***** INFORMATION PROVIDED

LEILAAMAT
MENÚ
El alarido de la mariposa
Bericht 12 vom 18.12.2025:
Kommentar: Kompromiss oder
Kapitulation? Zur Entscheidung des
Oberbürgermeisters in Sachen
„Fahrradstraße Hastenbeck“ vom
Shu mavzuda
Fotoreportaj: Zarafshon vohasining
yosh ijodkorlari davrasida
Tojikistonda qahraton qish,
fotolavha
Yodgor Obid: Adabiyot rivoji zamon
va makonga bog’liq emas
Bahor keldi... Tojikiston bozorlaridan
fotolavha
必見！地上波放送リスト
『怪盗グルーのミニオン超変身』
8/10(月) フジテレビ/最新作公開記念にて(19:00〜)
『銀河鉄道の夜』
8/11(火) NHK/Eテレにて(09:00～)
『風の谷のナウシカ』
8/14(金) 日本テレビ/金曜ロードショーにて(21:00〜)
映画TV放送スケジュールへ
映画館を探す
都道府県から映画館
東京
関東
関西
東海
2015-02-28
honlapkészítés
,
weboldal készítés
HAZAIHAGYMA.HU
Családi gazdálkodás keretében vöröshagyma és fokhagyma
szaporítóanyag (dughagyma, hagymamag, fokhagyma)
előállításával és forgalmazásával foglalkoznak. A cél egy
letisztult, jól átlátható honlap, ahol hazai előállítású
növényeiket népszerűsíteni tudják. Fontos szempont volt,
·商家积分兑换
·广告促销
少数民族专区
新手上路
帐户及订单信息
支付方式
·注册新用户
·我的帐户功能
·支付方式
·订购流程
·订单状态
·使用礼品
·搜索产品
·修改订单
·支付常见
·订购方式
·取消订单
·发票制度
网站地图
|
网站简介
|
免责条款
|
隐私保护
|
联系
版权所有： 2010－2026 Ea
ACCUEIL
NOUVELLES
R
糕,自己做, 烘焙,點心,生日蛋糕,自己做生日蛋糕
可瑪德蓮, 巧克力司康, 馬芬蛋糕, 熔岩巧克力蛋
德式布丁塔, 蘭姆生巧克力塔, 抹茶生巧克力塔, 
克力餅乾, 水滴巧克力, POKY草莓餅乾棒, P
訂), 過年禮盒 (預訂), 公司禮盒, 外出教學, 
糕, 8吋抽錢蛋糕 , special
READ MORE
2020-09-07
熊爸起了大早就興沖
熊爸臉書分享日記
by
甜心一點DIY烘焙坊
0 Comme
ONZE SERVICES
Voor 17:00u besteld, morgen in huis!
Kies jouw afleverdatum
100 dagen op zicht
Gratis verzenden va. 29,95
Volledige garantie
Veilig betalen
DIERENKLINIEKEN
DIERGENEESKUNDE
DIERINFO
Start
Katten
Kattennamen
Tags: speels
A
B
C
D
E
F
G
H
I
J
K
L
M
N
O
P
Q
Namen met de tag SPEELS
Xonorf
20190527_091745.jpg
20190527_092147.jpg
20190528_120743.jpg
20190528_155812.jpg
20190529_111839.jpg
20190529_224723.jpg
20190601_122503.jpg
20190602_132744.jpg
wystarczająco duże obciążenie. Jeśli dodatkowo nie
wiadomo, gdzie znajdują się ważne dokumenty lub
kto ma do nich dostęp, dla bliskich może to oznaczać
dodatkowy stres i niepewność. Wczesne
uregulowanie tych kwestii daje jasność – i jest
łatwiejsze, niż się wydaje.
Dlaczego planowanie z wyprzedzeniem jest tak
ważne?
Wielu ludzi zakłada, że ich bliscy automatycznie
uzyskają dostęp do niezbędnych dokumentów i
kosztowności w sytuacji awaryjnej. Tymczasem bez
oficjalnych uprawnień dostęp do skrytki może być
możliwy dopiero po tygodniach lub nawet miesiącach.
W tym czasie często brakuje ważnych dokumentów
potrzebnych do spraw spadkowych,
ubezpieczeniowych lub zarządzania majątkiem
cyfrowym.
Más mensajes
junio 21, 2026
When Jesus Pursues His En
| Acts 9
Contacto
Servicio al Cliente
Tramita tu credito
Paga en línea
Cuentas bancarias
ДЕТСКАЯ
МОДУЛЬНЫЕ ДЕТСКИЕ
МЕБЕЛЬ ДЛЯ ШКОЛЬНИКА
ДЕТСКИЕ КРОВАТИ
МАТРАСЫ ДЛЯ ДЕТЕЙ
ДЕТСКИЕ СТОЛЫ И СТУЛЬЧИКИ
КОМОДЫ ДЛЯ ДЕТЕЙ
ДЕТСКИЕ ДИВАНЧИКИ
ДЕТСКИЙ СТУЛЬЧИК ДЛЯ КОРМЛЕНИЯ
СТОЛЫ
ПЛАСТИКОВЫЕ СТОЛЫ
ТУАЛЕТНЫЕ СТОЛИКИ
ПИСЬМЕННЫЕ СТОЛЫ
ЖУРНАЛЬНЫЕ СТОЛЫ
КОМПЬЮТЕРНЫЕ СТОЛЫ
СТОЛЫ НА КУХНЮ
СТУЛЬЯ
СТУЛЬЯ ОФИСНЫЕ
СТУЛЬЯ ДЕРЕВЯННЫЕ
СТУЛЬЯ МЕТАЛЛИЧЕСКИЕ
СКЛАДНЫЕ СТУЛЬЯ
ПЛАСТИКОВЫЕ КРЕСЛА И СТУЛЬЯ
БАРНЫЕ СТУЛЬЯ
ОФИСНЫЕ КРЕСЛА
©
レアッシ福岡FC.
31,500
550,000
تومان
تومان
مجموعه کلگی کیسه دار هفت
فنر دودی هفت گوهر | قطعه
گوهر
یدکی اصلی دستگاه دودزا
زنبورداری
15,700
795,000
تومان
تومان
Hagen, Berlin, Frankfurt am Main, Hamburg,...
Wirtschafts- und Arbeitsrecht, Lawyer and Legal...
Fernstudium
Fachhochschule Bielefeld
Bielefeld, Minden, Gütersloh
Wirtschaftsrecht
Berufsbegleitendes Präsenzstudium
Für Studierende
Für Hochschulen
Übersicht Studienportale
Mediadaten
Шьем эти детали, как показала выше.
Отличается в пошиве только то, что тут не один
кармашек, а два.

**********

- ASSIGNMENT -
Each line of the data above containing the string "dokumentów" is to be copied.

- TASK RESULT -
uzyskają dostęp do niezbędnych dokumentów i
W tym czasie często brakuje ważnych dokumentów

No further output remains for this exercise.